Origin Version (Select Help-->About Origin): 7.5 Operating System: XP
I rescently use exponatial equation to fit a set of data. the fitting curve is quite well but the errors for the parameter X0 and A1 are too huge to accept.
Does it mean this function don't work? Do I just ignore it or try other parameters/functions?
This is because your data basically has zero offset in x and you are fitting with a function that has an offset parameter x0 which is not really required to fit this data. The minimization algorithm thus cannot find a unique value for all the parameters. There are many possible parameter values that give the same quality of fit - note that your final parameter value for x0 is 69.6 which is way off the zero x offset in your data, but that set of parameters still describes the data well - thus the function is essentially over-parameterized for your data. This is why, due to lack of a unique value/minimum for some of the parameters, the error on the parameter is too large.
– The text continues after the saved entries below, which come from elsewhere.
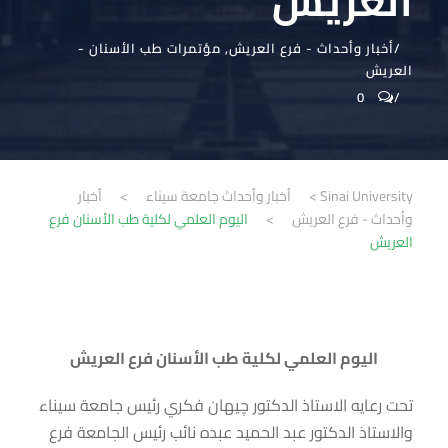
العريش
أخبار وأحداث - فرع العريش
,
مؤتمرات طب الأسنان -
العريش
0
Sinai University
>
أخبار وأحداث جامعة سيناء
>
أخبار
وأحداث - فرع العريش
>
اليوم العلمي لكلية طب الأسنان فرع
العريش
اليوم العلمي لكلية طب الأسنان فرع العريش
تحت رعايه الاستاذ الدكتور چيهان فكري رئيس جامعة سيناء
والاستاذ الدكتور عبد الحميد عبده نائب رئيس الجامعة فرع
You could try one of the following: 1> fixing your x0 parameter to a value such as zero (or close to zero if there is a physical reason to even have an x0 parameter in your equation) 2> place upper and lower bounds on your x0 parameter to restrict it to some physically acceptable/expected values 3> fit with another function such as expgro1 which is y=y0+A*exp(x/t1)
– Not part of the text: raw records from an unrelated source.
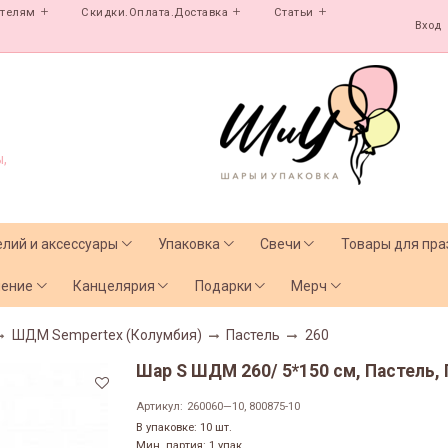
ателям
Скидки.Оплата.Доставка
Статьи
Вход
,
елий и аксессуары
Упаковка
Свечи
Товары для пра
чение
Канцелярия
Подарки
Мерч
ШДМ Sempertex (Колумбия)
Пастель
260
Шар S ШДМ 260/ 5*150 см, Пастель, П
Артикул:
260060—10, 800875-10
В упаковке: 10 шт.
Мин. партия: 1 упак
Thank you very much, Easwar! Now I used the expgro1 and get rid of the "huge error" problem.
In terms of the fitting accuracy, which factor (Dependency or R^2) whould describe better. For Dependency (comes with the error), is it the closer to 1, the better?
R^2 = 1 and chi^2/DOF = 0 describe a perfect fit. A dependancy close to 1 signifies overparameterization... that parameter is not necessary. (You probably saw that when fitting to ExpGrow1.)